Cierro los ojos y gimo de dolor cuando un nuevo aguijonazo me sacude de pies a cabeza y me hace ver negro.
―¿Susana? ¿Estás bien?
Niego con la cabeza. Me arrepiento al darme cuenta de que he respondido a aquel nombre.
―De… ¡Deja de llamarme así!
Grito, porque esta vez el dolor es mucho más intenso. Los latidos de mi corazón se precipitan. Apenas puedo respirar, me está costando un mundo.
―¡Bendito sea el señor! ¿Podrías dejar de jugar a este absurdo juego y quedarte tranquila? ―si estuviera en condición de responderle, lo pondría en su lugar―. Tienes un par de costillas rotas. Te estás haciendo daño.
Al abrir los ojos, me doy cuenta de lo cerca que está. Me quedo sin aliento a causa de su cercanía. Puedo sentir el calor de su respiración desde esta distancia. Las motas doradas resplandecen como el oro y prevalecen sobre el color de sus ojos cafés.
―Yo… Yo…
Trago saliva. Ni siquiera soy capaz de articular palabras.
―No hables, por favor ―extiende su mano y coloca sus dedos sobre mis labios, causando estragos en todo mi cuerpo con su toque. Cierro los ojos y, al volverlos abrir, la distancia se ha reducido―. El médico vendrá enseguida y te ayudará con el dolor.
Su voz se escucha mucho más grave y profunda. De un momento a otro, su mirada se desvía hacia mi boca y la mía hacia la suya. Una especie de fuerza de atracción lo va empujando lentamente hacia mí. Mi corazón bombea desenfrenado, mientras mantengo puesta la mirada en sus labios gruesos y espero a que se fundan con los míos. Sin embargo, la burbuja que nos mantiene cautivos explota cuando la puerta se abre. La expresión de su rostro es de total confusión, antes de alejarse de mí.
―Vine en cuanto me enteré de que había reaccionado, señora Montalbán.
Quedo atónita en cuanto el doctor me llama de aquella manera.
―Si esto se trata de una broma ―el esfuerzo me hace gemir una vez más―, me parece de muy mal gusto ―lo fulmino con la mirada―. ¿En dónde está la cámara escondida?

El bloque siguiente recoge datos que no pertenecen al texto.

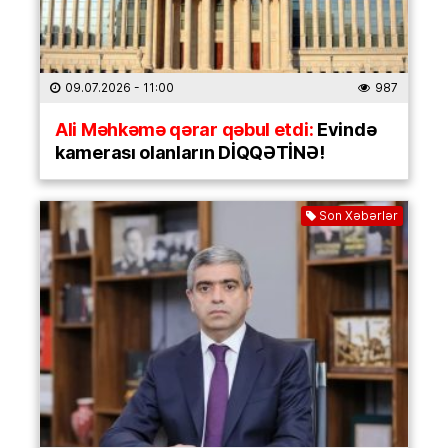
09.07.2026
- 11:00
987
Ali Məhkəmə qərar qəbul etdi:
Evində
kamerası olanların DİQQƏTİNƏ!
Son Xəbərlər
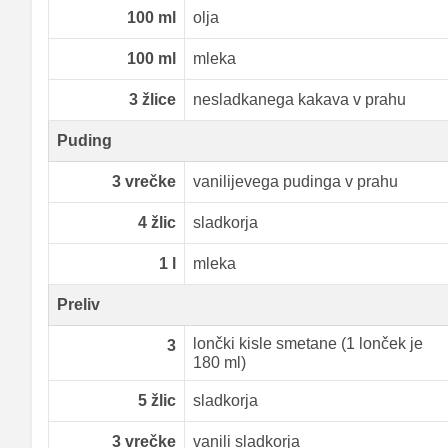
100
ml
olja
100
ml
mleka
3
žlice
nesladkanega kakava v prahu
Puding
3
vrečke
vanilijevega pudinga v prahu
4
žlic
sladkorja
1
l
mleka
Preliv
lončki kisle smetane (1 lonček je
3
180 ml)
5
žlic
sladkorja
3
vrečke
vanili sladkorja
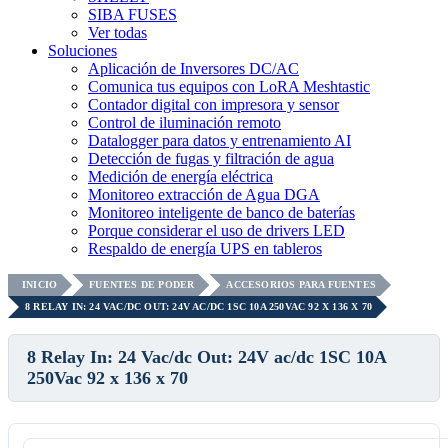
SIBA FUSES
Ver todas
Soluciones
Aplicación de Inversores DC/AC
Comunica tus equipos con LoRA Meshtastic
Contador digital con impresora y sensor
Control de iluminación remoto
Datalogger para datos y entrenamiento AI
Detección de fugas y filtración de agua
Medición de energía eléctrica
Monitoreo extracción de Agua DGA
Monitoreo inteligente de banco de baterías
Porque considerar el uso de drivers LED
Respaldo de energía UPS en tableros
INICIO
FUENTES DE PODER
ACCESORIOS PARA FUENTES
8 RELAY IN: 24 VAC/DC OUT: 24V AC/DC 1SC 10A 250VAC 92 X 136 X 70
8 Relay In: 24 Vac/dc Out: 24V ac/dc 1SC 10A
250Vac 92 x 136 x 70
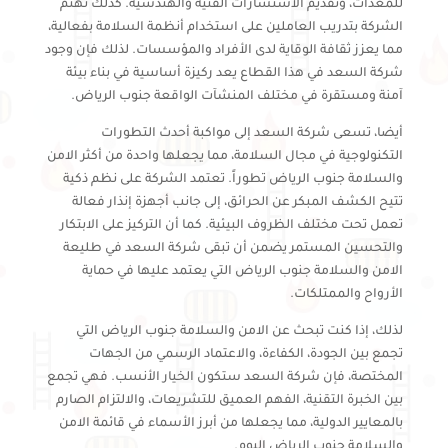
للمعدات، وتقديم الاستشارات الفنية والهندسية. كذلك تهتم
الشركة بتدريب العاملين على استخدام أنظمة السلامة بفعالية،
مما يعزز ثقافة الوقاية لدى الأفراد والمؤسسات. لذلك فإن وجود
شركة السعد في هذا القطاع يعد ركيزة أساسية في بناء بيئة
آمنة ومستقرة في مختلف المنشآت الواقعة جنوب الرياض.
أيضا، تسعى شركة السعد إلى مواكبة أحدث التطورات
التكنولوجية في مجال السلامة، مما يجعلها واحدة من أكثر الامن
والسلامة جنوب الرياض تطوراً. تعتمد الشركة على نظم ذكية
تتيح الكشف المبكر عن الحرائق، إلى جانب أجهزة إنذار فعالة
تعمل تحت مختلف الظروف البيئية. كما أن التركيز على الابتكار
والتحسين المستمر يضمن أن تبقى شركة السعد في طليعة
الامن والسلامة جنوب الرياض التي يعتمد عليها في حماية
الأرواح والممتلكات.
لذلك، إذا كنت تبحث عن الامن والسلامة جنوب الرياض التي
تجمع بين الجودة، الكفاءة، والاعتماد الرسمي من الجهات
المختصة، فإن شركة السعد ستكون الخيار الأنسب. فهي تجمع
بين الخبرة التقنية، الفهم العميق للتشريعات، والالتزام الصارم
بالمعايير الدولية، مما يجعلها من أبرز الأسماء في قائمة الامن
والسلامة جنوب الرياض اليوم.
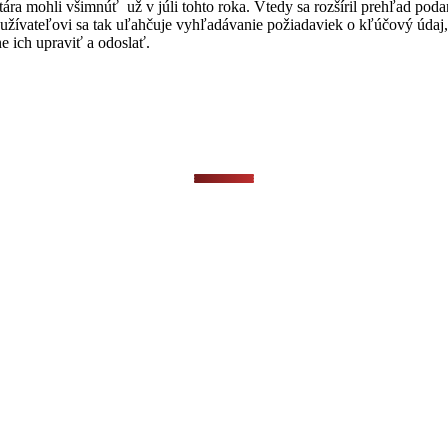
ozitára mohli všimnúť už v júli tohto roka. Vtedy sa rozšíril prehľad p
žívateľovi sa tak uľahčuje vyhľadávanie požiadaviek o kľúčový údaj, 
e ich upraviť a odoslať.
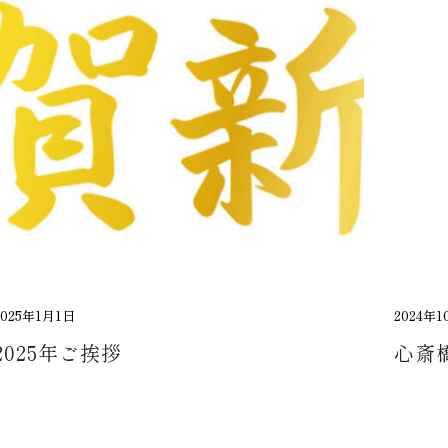
2025年1月1日
2024年1
2025年ご挨拶
心斎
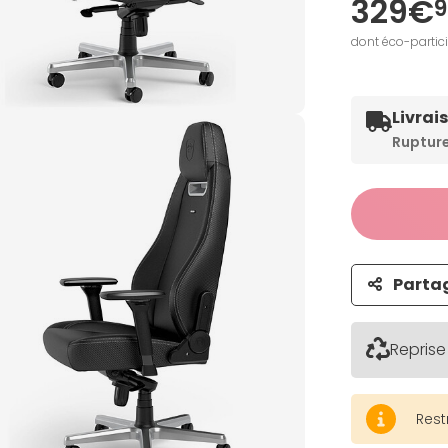
329€
9
dont éco-partic
Livrai
Ruptur
Parta
Reprise
Rest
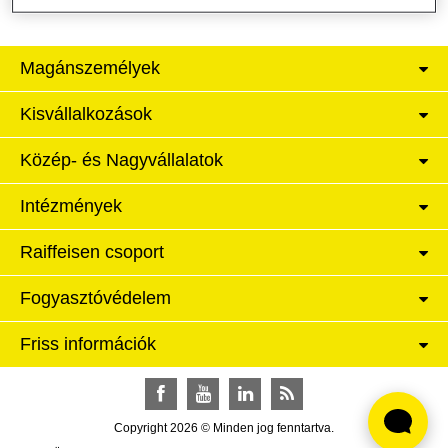
Magánszemélyek
Kisvállalkozások
Közép- és Nagyvállalatok
Intézmények
Raiffeisen csoport
Fogyasztóvédelem
Friss információk
Facebook
YouTube
LinkedIn
RSS
Copyright 2026 © Minden jog fenntartva.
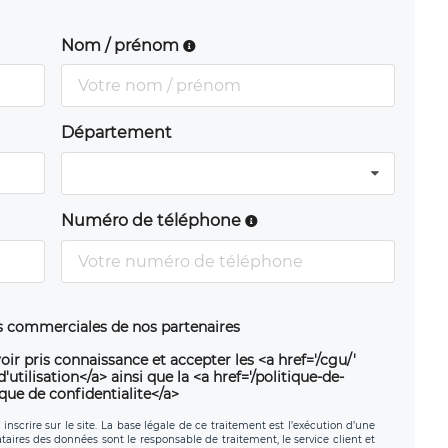
Nom / prénom
Département
Numéro de téléphone
ns commerciales de nos partenaires
oir pris connaissance et accepter les <a href='/cgu/'
utilisation</a> ainsi que la <a href='/politique-de-
ique de confidentialite</a>
nscrire sur le site. La base légale de ce traitement est l’exécution d’une
nataires des données sont le responsable de traitement, le service client et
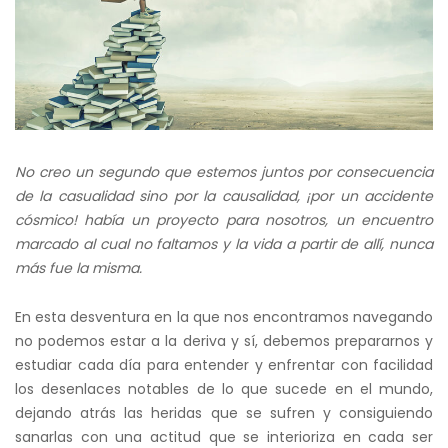
VIDA
LO
ESCRIBIMOS
CON
EDUCACIÓN
No creo un segundo que estemos juntos por consecuencia
de la casualidad sino por la causalidad, ¡por un accidente
cósmico! había un proyecto para nosotros, un encuentro
marcado al cual no faltamos y la vida a partir de allí, nunca
más fue la misma.
En esta desventura en la que nos encontramos navegando
no podemos estar a la deriva y sí, debemos prepararnos y
estudiar cada día para entender y enfrentar con facilidad
los desenlaces notables de lo que sucede en el mundo,
dejando atrás las heridas que se sufren y consiguiendo
sanarlas con una actitud que se interioriza en cada ser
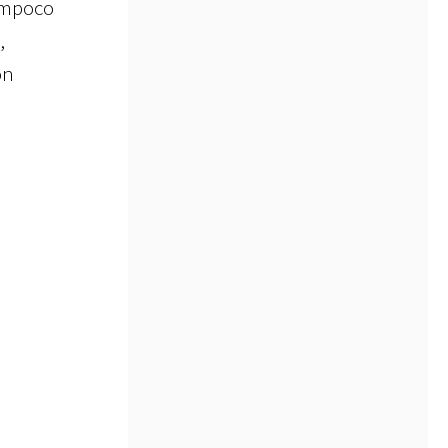
ampoco
,
on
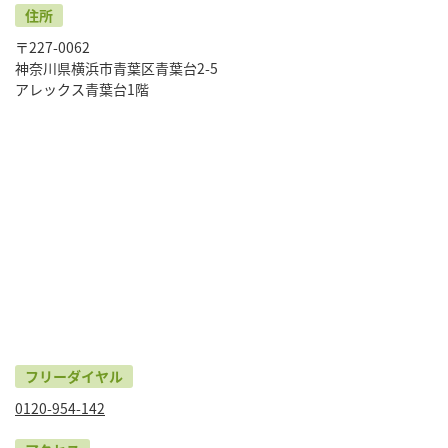
住所
〒227-0062
神奈川県横浜市青葉区青葉台2-5
アレックス青葉台1階
フリーダイヤル
0120-954-142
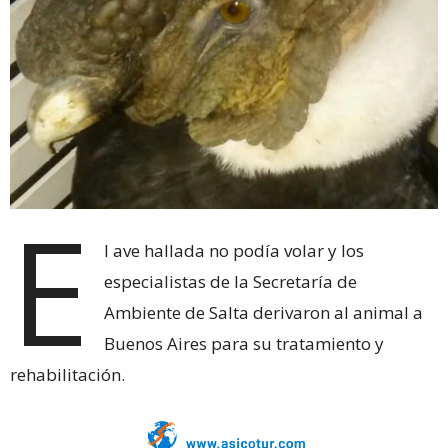
E
l ave hallada no podía volar y los
especialistas de la Secretaría de
Ambiente de Salta derivaron al animal a
Buenos Aires para su tratamiento y
rehabilitación.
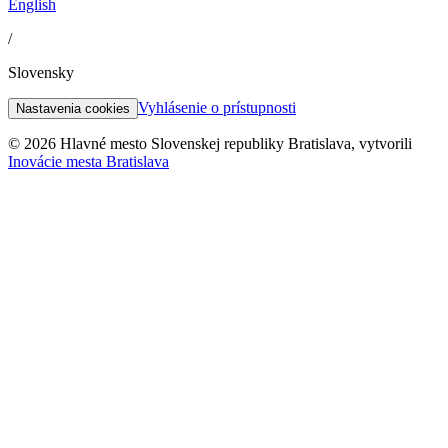
English
/
Slovensky
Vyhlásenie o prístupnosti
Nastavenia cookies
© 2026 Hlavné mesto Slovenskej republiky Bratislava, vytvorili
Inovácie mesta Bratislava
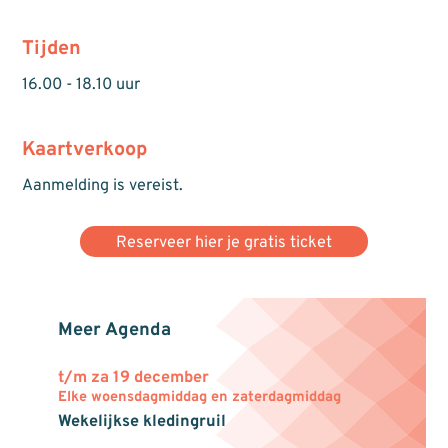
Tijden
16.00 - 18.10 uur
Kaartverkoop
Aanmelding is vereist.
Reserveer hier je gratis ticket
Meer Agenda
t/m za 19 december
Elke woensdagmiddag en zaterdagmiddag
Wekelijkse kledingruil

Espero a que todos comiencen a reír divertidos, que me indiquen el lugar en el que está escondida y me pidan que sonría antes de confesarme que es una broma que fue cuidadosamente planeada para generar una reacción de mi parte. Sin embargo, los tres permanecen con una expresión seria y me miran como si hubiera perdido la razón.
―Susana…
Aparto la mirada del rostro del médico y la giro hacia el hombre que dijo ser mi marido. Emiliano, si mal no recuerdo. Su insistencia me está comenzando a colmar la paciencia.